In the City
Going nowhere
Tony Rudd
The fact is that the experts can't really tell us where this economy is going. A month or two ago everybody was doomladen, and the prospect for 1982 and even 1983 looked desperate. Then some perceived a patch of blue in the sky; it was reported that the atmosphere at the CBI conference this year was much more 'hopeful' than last year and that the 'industry is leaner, fitter and healthier' school was in the ascendant. We also had the view put round that, although America's economy has clearly fallen off the edge of a cliff, this wouldn't affect the UK all that amount because Europe, to which a large and increased volume of our trade now goes will, for various reasons, be relatively sheltered from the depression from across the Atlantic. Furthermore, domestically, we appeared now to have got into a virtuous cycle again in terms of interest rates and the exchange rate; because American interest rates are now falling, ours can decline at a slightly lesser rate with a consequent healthy upwards push being given to the sterling exchange rate and thus fulfilling one of Mrs Thatcher's cherished antiinflation objectives.
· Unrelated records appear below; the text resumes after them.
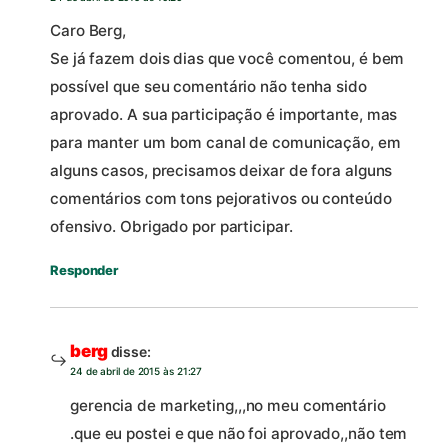
Caro Berg,
Se já fazem dois dias que você comentou, é bem
possível que seu comentário não tenha sido
aprovado. A sua participação é importante, mas
para manter um bom canal de comunicação, em
alguns casos, precisamos deixar de fora alguns
comentários com tons pejorativos ou conteúdo
ofensivo. Obrigado por participar.
Responder
berg
disse:
24 de abril de 2015 às 21:27
gerencia de marketing,,,no meu comentário
.que eu postei e que não foi aprovado,,não tem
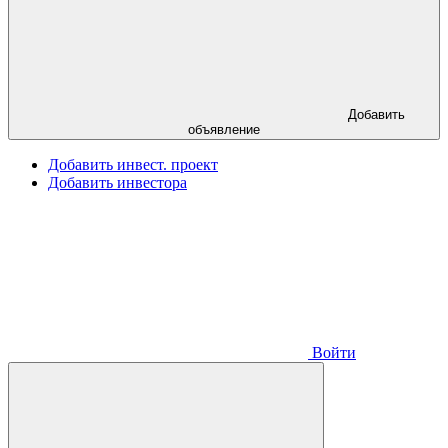
Добавить
объявление
Добавить инвест. проект
Добавить инвестора
Войти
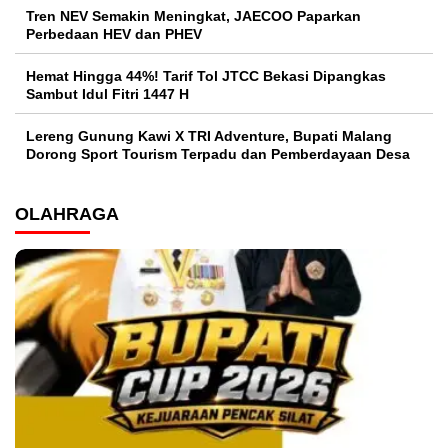
Tren NEV Semakin Meningkat, JAECOO Paparkan
Perbedaan HEV dan PHEV
Hemat Hingga 44%! Tarif Tol JTCC Bekasi Dipangkas
Sambut Idul Fitri 1447 H
Lereng Gunung Kawi X TRI Adventure, Bupati Malang
Dorong Sport Tourism Terpadu dan Pemberdayaan Desa
OLAHRAGA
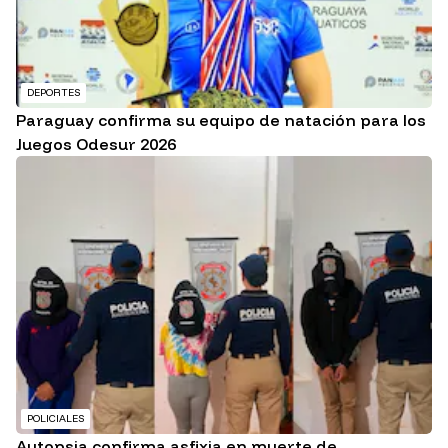
DEPORTES
Paraguay confirma su equipo de natación para los
Juegos Odesur 2026
POLICIALES
Autopsia confirma asfixia en muerte de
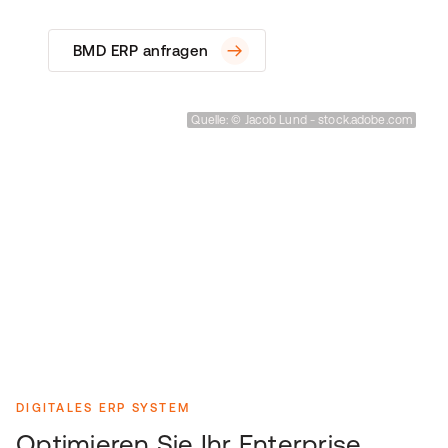
BMD ERP anfragen
Quelle: © Jacob Lund - stock.adobe.com
DIGITALES ERP SYSTEM
Optimieren Sie Ihr Enterprise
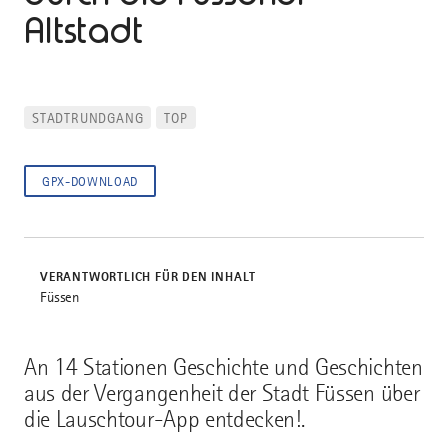
Altstadt
STADTRUNDGANG
TOP
GPX-DOWNLOAD
VERANTWORTLICH FÜR DEN INHALT
Füssen
An 14 Stationen Geschichte und Geschichten
aus der Vergangenheit der Stadt Füssen über
die Lauschtour-App entdecken!.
As a result of all this, the stock market has been behaving better, interest rates have been falling and gilts are once again an instrument out of which to make money. All well and good. But no sooner have the first rays of sunshine illuminated our gloom than some more cloud comes along to eclipse them. We hear that industry is not on the whole recovering its poise. The CBI's latest survey of business confidence has not produced anything but the gloomiest of pictures. And although there are pieces of individual good news still to be found in specific areas, to wit, the apparent likelihood of a substantial order for British Aerospace for training aircraft for the US Navy, the overall volume of business for industry in this country is still far too low and shows few signs of rising. Stocks are still being run down. Labour is still being shed. These underlying trends which are not satisfactory are also reflected in the underlying trends in the markets. The movements in the stock market during the past few weeks have been indeterminate. Prices have swung first one way then the Other. Except for the excitement generated by the two new issues, Cable & Wireless and Exco, little real progress has been made. One leading technical analyst has commented that what has really been happening has been the transfer of shares from strong to weak hands, meaning that, on balance, long term investors have been selling to Speculators. It is difficult to pin down evidence for this kind of generalisation but it is true to say that most commentators agree that a market that is getting nowhere, is sooner or later going to burst out of its narrowing trading range decisively, one way or the other. And the bets are that when this 'breakout' does in fact occur it will be downwards.
If that is correct it will of course produce what is a fairly unusual situation, namely that equity.prices will be falling whilst gilts will be rising. This would be classic depression stuff. For usually the two go together with falling interest rates helping sentiment improve in equity markets. They only go in opposite directions when the economic background is so poor that despite a fall in interest rates conditions are still deteriorating for industry. Classically this is what happened in the early Thirties when interest rates fell through the floor but took the equity market with them. Those were the days when businessmen couldn't make money even though it was available in abundance at 2 per cent. The same point is made by many in business today that, although they may soon be able to borrow at say 12 per cent, which is extraordinarily low by the standards of the last two years, they still won't be able to make a profit and it's no use borrowing if the money can't be used to earn a return above its cost.
It is the prospect of this situation arising that is making the markets so difficult to read. But there is another factor complicating the scene too. Our interest rates are only being allowed to fall now because American interest rates are declining. Thus the widespread expectation at the moment is that, because the outlook is so grim in the US, interest rates there will go on falling way down into single figures with a huge gain to come in the bond market. But even here there are doubts. It is now evident that US economic policy has got into exactly the same set of difficulties that the UK had reached when the present administration was elected. Contrary to the confident expectations of the US administration that they would avoid all Mrs Thatcher's mistakes, they appear to have followed them with an uncanny accuracy, the only difference being the scale — which, in their case, is awesome. For the details we are indebted to the young Mr Stockman, who was in on the planning stages of Reaganomics and has revealed all in the Atlantic Monthly. Anyhow, this being the case, it may well be that the inflation which has, perversely, been well preserved in the US economy during this past year will prevent in 1982 and 1983 that long-awaited decline in interest rates and instead will condemn the Americans to exactly the same kind of irritating and unhealthy combination that we have been experiencing here, namely of a flagging economy unable to shake off persistent inflationary pressures. That produces the worst of both worlds, as we know to our cost. If this is what is in prospect, then the current decline in interest rates is not a phenomenon with which we are going to live for very long and the bonds which investors are now tucking away will after all turn out to be sardines for trading rather than eating.